Req 10e — How a 3-Way Switch Works
A 3-way lighting circuit lets two different switches control one light. That is useful in places like hallways, staircases, and large rooms with more than one entrance.
The Core Idea
A 3-way lighting setup uses two special switches. Each switch can connect its common terminal to one of two traveler wires. Depending on how both switches are positioned, the circuit to the light is either complete or broken.
That means either switch can change the state of the light. If the light is on, flipping either switch turns it off. If the light is off, flipping either switch turns it on.
Why It Works
A normal single-pole switch has only one path to open or close. A 3-way system uses two switching points and two traveler wires between them. The traveler wires act like alternate routes.
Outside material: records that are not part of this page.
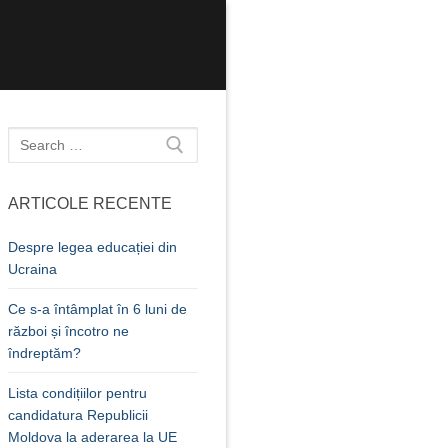
Caută
după:
ARTICOLE RECENTE
Despre legea educației din
Ucraina
Ce s-a întâmplat în 6 luni de
război și încotro ne
îndreptăm?
Lista condițiilor pentru
candidatura Republicii
Moldova la aderarea la UE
- If both switches connect through the same traveler path, the circuit is complete and the light turns on.
- If they connect through different paths, the circuit is broken and the light stays off.
This is really an application of SPDT switching logic from Req 10d — Single-Pole, Double-Throw Switch, just arranged so two switches work together.

Best way to explain 3-way switching
Focus on path completion, not memorizing wire colors
- One light, two switches is the goal.
- Two traveler wires connect the switches.
- Each switch chooses a path for the current.
- Matching path = light on in a simple explanation model.
- Changing either switch changes whether the circuit is complete.